Weeks later, he did invite the lonely lawyer to see a new painting at his studio. The attorney arrived for the viewing and was led to a portrait. There he saw a picture of himself. It was himself, but it was different. In the picture he was standing with his shoulders back, his head lifted up, and a look of hope was shown in his smiling face.
Behind him, in the background of that picture, was a hill and on that hill was an empty cross. At the foot of the cross had been placed — along with many others — a great, heavy package. Evidently, at least according to the artist’s intentions, he left his burden at the cross and found something there that had changed him, that made him a new creation, that allowed him to stand upright!
“I Believe; Help My Unbelief!” Is the Prayer For Those Who Cannot Stand Upright.
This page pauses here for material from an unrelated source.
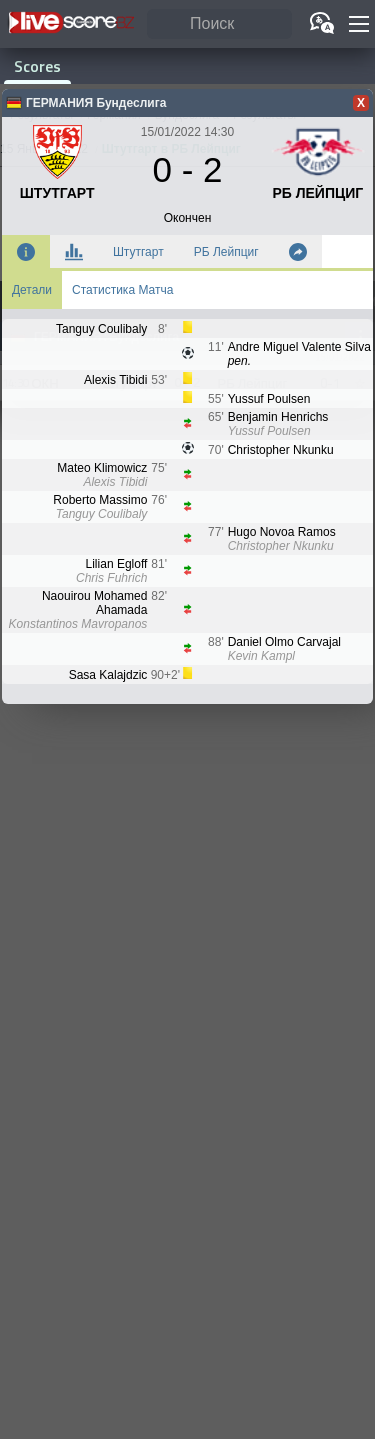  What do you see at coordinates (32, 290) in the screenshot?
I see `Детали` at bounding box center [32, 290].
We can pray this prayer because the One who heard it from the lips of a desperate father went to Calvary as our Savior, who died on the cross for us, and in His resurrection from the dead, He stands upright as our great and everlasting Savior, Redeemer, and Friend. In His sacrificial sinlessness, He stands upright. And because He Loves us, He is able and willing to reach down and pull His children up. He reached down and pulled upright the boy in our text. He told the little girl who had passed away “Talitha Koume” (Little girl, get up!) and He reached down and she stood upright. On the rough waters of the Sea of Galilee, when Peter walked out and then sank, because well, he’s Peter, Jesus reached down and pulled him upright and got him back in the boat. In the same way, on the last day, Jesus will reach down to us, either with us on our knees in worship or in the grave, He will give us His hand, and He will pull us upright. And standing there with Him, He will lead us to Forgiveness, Peace, and the Place He has prepared for us in heaven. There we will find no more doubt, no more pain, no more fear. There we will stand upright with Jesus, in Joy and Love.